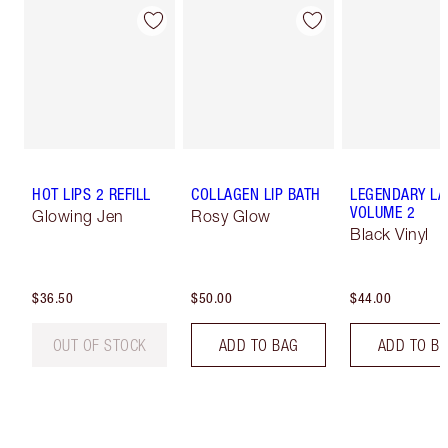
HOT LIPS 2 REFILL
COLLAGEN LIP BATH
LEGENDARY LA
VOLUME 2
Glowing Jen
Rosy Glow
Black Vinyl
$36.50
$50.00
$44.00
OUT OF STOCK
ADD TO BAG
ADD TO B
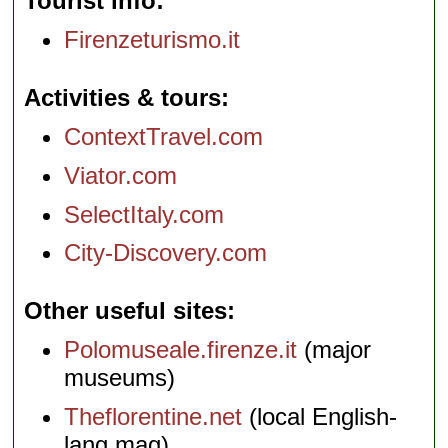
Tourist info
Firenzeturismo.it
Activities & tours
ContextTravel.com
Viator.com
SelectItaly.com
City-Discovery.com
Other useful sites
Polomuseale.firenze.it
(major
museums)
Theflorentine.net
(local English-
lang mag)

----------

▸ TASK: Please output every entry exactly as written, apart from the pictures.

▸ ANSWER TO THE PROBLEM:
HOT LIPS 2 REFILL
COLLAGEN LIP BATH
LEGENDARY LA
VOLUME 2
Glowing Jen
Rosy Glow
Black Vinyl
$36.50
$50.00
$44.00
OUT OF STOCK
ADD TO BAG
ADD TO B
Tourist info
Firenzeturismo.it
Activities & tours
ContextTravel.com
Viator.com
SelectItaly.com
City-Discovery.com
Other useful sites
Polomuseale.firenze.it
(major
museums)
Theflorentine.net
(local English-
lang mag)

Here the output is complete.